El encierro de inmigrantes sin papeles iniciado hace dos meses en la Universidad de Sevilla, en vísperas de la cumbre de la UE con que finalizó la presidencia española, concluyó con el desalojo policial. No había que ser adivino para prevenir ese desenlace. La mitad de los 500 inmigrantes que iniciaron el encierro lo abandonaron en el transcurso de los días y la regularización colectiva que pretendían quienes lo han seguido hasta el final era sencillamente inviable. Al menos, el desalojo policial ha sido pacífico: no ha habido una entrada a la brava de la policía en el recinto universitario, se actuó a instancias de la autoridad académica y los inmigrantes no opusieron resistencia alguna.

El problema planteado por el encierro de la Universidad de Sevilla ha sido resuelto, pero los problemas de quienes lo han protagonizado -sus posibilidades de regularización y su incierto futuro en España- siguen estando tan irresueltos como antes. Lo que demuestra, por si hiciera falta, que los encierros no son el mejor y más eficaz método para afrontar la situación de los inmigrantes y que, en consecuencia, no deben ser alentados. Hay que presumir de la buena fe de las organizaciones que los apoyan, pero sus resultados no suelen ser los deseables y, a veces, son contraproducentes. Aunque sólo sea por el rastro de frustración que dejan tras sí.
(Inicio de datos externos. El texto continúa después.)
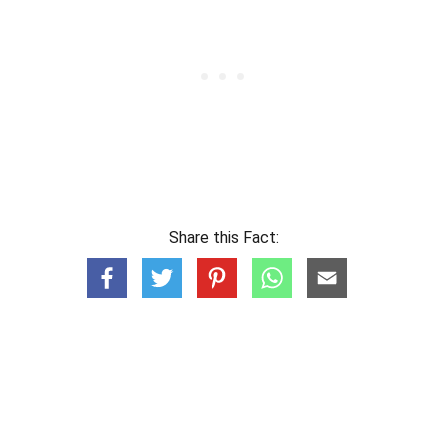
Share this Fact:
Sin embargo, quizás algunos problemas de los inmigrantes desalojados en Sevilla no sean ahora tan irresolubles como hace dos meses. Las iniciativas del Defensor del Pueblo andaluz, muy atento al encierro desde el primer momento, y el estudio pormenorizado de la situación concreta de cada inmigrante, han revelado que al menos una parte de ellos están en condiciones de poder ser regularizados. La pregunta es si podría haberse evitado el encierro de conocerse antes esas condiciones y haber actuado en consecuencia.

Del colectivo de inmigrantes encerrados, de origen magrebí y subsahariano, una mayoría eran antiguos trabajadores temporeros de la fresa en Huelva, sustituidos por inmigrantes polacos y rumanos contratados en origen. Podía haberse regularizado su situación, pues estaban incorporados al mercado laboral, aunque sólo fuera durante la campaña fresera, pero no se les ofreció esa oportunidad. ¿Habría que rasgarse las vestiduras porque estos inmigrantes sustituidos en su trabajo precario, pero que les daba opción de regularizarse, aprovecharan la cumbre de Sevilla para dar a conocer su situación? Más bien habría que escandalizarse de que, tras ser discriminados laboralmente, se les exhortara luego a que se marcharan a casa.

El Defensor del Pueblo andaluz ha pedido 'generosidad' al Gobierno en la aplicación de la Ley de Extranjería a los inmigrantes desalojados. El espíritu generoso con que se aplique una ley puede humanizarla. Pero la cuestión es que la Ley de Extranjería no está hecha precisamente para resolver situaciones como las de los inmigrantes encerrados en Sevilla, aunque sean antiguos temporeros de las campañas de la fresa onubense. Fuera de las tres vías sobre las que pivota el concepto de 'inmigración legal y ordenada' que propuso Aznar como objetivo de la ley -convenios bilaterales entre gobiernos, contratos de trabajo en origen y cupos anuales de mano de obra inmigrante- no hay salvación para el inmigrante afincado en España por sus propios medios. Muchos de los desalojados en Sevilla serán expulsados a sus países, otros tendrán seguramente opción de obtener papeles, pero, probablemente, algunos ni serán expulsados, por no saber a dónde, ni serán regularizados. Tendrán que vivir de la caridad o de la delincuencia. La Ley de Extranjería les ignora y las autoridades se desentienden de su suerte. Salvo que se juege con las palabras, una 'inmigración legal' que no contempla estas situaciones sólo con mucha benevolencia puede pasar por tal.